(Dataset entries)
━━━━━━
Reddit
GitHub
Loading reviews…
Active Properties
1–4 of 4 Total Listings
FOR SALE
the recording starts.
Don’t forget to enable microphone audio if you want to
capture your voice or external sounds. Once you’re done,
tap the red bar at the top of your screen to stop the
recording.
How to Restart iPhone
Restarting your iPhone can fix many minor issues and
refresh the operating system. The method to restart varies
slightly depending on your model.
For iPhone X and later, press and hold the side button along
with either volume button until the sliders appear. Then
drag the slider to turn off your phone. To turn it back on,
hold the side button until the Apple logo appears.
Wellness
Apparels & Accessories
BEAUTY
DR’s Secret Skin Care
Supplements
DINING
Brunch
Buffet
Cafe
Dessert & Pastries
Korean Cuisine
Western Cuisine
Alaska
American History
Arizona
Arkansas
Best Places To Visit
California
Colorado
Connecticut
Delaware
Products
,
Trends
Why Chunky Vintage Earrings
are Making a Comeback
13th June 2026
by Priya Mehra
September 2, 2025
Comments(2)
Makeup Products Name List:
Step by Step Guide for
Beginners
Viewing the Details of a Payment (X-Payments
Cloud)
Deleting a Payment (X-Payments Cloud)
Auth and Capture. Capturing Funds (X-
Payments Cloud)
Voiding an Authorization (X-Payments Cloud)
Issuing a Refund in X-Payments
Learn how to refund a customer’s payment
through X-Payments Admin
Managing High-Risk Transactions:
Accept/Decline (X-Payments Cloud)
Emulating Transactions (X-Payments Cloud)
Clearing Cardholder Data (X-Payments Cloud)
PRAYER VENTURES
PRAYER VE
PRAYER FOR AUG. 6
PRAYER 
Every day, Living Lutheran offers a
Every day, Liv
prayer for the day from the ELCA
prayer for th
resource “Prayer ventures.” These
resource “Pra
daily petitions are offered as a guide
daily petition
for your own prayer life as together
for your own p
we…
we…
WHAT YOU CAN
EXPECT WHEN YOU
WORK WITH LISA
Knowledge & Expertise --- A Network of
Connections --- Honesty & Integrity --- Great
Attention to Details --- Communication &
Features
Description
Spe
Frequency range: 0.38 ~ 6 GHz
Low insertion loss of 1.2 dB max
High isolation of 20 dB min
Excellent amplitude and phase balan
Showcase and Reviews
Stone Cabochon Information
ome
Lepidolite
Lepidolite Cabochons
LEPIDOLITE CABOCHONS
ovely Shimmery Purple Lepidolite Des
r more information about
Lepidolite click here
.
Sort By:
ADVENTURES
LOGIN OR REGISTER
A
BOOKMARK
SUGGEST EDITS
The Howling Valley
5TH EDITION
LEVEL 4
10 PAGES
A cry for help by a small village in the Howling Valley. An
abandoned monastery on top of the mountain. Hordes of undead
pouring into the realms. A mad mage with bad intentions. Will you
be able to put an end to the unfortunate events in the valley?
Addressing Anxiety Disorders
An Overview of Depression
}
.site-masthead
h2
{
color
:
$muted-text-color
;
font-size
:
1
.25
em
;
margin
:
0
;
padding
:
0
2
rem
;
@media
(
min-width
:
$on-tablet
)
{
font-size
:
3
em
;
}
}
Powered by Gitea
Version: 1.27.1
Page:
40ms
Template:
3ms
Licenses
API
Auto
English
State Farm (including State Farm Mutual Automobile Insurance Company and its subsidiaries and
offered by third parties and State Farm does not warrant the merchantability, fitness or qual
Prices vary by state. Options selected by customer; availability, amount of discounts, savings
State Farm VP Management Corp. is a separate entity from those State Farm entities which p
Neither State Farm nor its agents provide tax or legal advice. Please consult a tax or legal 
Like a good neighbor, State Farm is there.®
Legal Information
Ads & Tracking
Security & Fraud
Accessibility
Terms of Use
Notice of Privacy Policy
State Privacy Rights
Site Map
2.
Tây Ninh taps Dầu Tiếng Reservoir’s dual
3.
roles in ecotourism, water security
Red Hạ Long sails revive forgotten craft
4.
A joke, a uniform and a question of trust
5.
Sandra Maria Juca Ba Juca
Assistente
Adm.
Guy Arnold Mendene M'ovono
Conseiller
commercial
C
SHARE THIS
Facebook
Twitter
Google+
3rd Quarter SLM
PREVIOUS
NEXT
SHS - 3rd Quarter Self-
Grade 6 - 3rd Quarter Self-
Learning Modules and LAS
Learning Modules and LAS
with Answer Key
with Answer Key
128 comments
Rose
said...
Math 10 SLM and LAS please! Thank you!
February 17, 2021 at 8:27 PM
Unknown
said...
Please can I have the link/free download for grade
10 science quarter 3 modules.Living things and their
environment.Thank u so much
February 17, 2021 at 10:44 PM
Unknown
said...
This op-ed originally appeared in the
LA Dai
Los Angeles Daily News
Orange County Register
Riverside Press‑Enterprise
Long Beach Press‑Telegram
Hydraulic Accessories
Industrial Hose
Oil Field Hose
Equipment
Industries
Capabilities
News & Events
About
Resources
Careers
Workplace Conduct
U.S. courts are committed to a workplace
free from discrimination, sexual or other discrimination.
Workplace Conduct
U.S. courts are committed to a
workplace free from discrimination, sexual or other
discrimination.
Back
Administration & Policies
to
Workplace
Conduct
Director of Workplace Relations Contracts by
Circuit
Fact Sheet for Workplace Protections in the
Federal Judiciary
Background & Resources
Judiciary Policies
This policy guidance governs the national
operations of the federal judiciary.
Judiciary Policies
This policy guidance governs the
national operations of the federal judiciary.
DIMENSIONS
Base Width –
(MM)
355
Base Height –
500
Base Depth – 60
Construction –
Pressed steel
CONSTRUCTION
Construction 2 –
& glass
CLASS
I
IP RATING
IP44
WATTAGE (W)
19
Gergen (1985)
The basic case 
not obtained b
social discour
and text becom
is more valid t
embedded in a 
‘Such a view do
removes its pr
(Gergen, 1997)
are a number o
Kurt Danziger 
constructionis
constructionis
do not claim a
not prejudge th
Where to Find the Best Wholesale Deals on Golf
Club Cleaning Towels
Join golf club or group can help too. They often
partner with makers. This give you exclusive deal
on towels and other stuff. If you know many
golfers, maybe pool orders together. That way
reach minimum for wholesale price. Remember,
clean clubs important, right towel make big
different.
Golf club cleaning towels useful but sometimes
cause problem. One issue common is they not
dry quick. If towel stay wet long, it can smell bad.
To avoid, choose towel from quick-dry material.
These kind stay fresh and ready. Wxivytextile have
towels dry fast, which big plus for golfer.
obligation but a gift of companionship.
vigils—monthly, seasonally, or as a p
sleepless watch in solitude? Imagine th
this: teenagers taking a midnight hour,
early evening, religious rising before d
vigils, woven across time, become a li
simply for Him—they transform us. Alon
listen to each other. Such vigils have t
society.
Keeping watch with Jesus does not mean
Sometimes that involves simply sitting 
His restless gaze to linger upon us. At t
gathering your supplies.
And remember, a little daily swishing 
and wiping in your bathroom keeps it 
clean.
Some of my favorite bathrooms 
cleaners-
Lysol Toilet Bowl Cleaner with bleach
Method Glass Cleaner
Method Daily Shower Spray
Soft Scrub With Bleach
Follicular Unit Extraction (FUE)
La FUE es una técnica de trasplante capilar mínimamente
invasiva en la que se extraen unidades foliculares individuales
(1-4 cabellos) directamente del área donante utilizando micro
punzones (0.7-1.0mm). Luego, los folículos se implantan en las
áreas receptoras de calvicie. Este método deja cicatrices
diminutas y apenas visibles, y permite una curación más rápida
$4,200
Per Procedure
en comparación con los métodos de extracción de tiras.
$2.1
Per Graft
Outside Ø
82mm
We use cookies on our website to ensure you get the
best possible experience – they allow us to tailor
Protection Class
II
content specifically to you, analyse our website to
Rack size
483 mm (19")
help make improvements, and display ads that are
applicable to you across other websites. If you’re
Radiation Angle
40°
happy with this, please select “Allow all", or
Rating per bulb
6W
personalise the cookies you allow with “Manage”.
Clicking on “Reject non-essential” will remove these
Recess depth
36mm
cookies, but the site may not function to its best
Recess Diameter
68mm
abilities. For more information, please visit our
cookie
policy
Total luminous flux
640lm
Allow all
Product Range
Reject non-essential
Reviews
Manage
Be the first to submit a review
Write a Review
━━━━━━
WORK TO BE COMPLETED. Copy every line of the records above, starting with the first, up to and including the line containing "Connections --- Honesty & Integrity --- Great".

TASK ANSWER.
Reddit
GitHub
Loading reviews…
Active Properties
1–4 of 4 Total Listings
FOR SALE
the recording starts.
Don’t forget to enable microphone audio if you want to
capture your voice or external sounds. Once you’re done,
tap the red bar at the top of your screen to stop the
recording.
How to Restart iPhone
Restarting your iPhone can fix many minor issues and
refresh the operating system. The method to restart varies
slightly depending on your model.
For iPhone X and later, press and hold the side button along
with either volume button until the sliders appear. Then
drag the slider to turn off your phone. To turn it back on,
hold the side button until the Apple logo appears.
Wellness
Apparels & Accessories
BEAUTY
DR’s Secret Skin Care
Supplements
DINING
Brunch
Buffet
Cafe
Dessert & Pastries
Korean Cuisine
Western Cuisine
Alaska
American History
Arizona
Arkansas
Best Places To Visit
California
Colorado
Connecticut
Delaware
Products
,
Trends
Why Chunky Vintage Earrings
are Making a Comeback
13th June 2026
by Priya Mehra
September 2, 2025
Comments(2)
Makeup Products Name List:
Step by Step Guide for
Beginners
Viewing the Details of a Payment (X-Payments
Cloud)
Deleting a Payment (X-Payments Cloud)
Auth and Capture. Capturing Funds (X-
Payments Cloud)
Voiding an Authorization (X-Payments Cloud)
Issuing a Refund in X-Payments
Learn how to refund a customer’s payment
through X-Payments Admin
Managing High-Risk Transactions:
Accept/Decline (X-Payments Cloud)
Emulating Transactions (X-Payments Cloud)
Clearing Cardholder Data (X-Payments Cloud)
PRAYER VENTURES
PRAYER VE
PRAYER FOR AUG. 6
PRAYER 
Every day, Living Lutheran offers a
Every day, Liv
prayer for the day from the ELCA
prayer for th
resource “Prayer ventures.” These
resource “Pra
daily petitions are offered as a guide
daily petition
for your own prayer life as together
for your own p
we…
we…
WHAT YOU CAN
EXPECT WHEN YOU
WORK WITH LISA
Knowledge & Expertise --- A Network of
Connections --- Honesty & Integrity --- Great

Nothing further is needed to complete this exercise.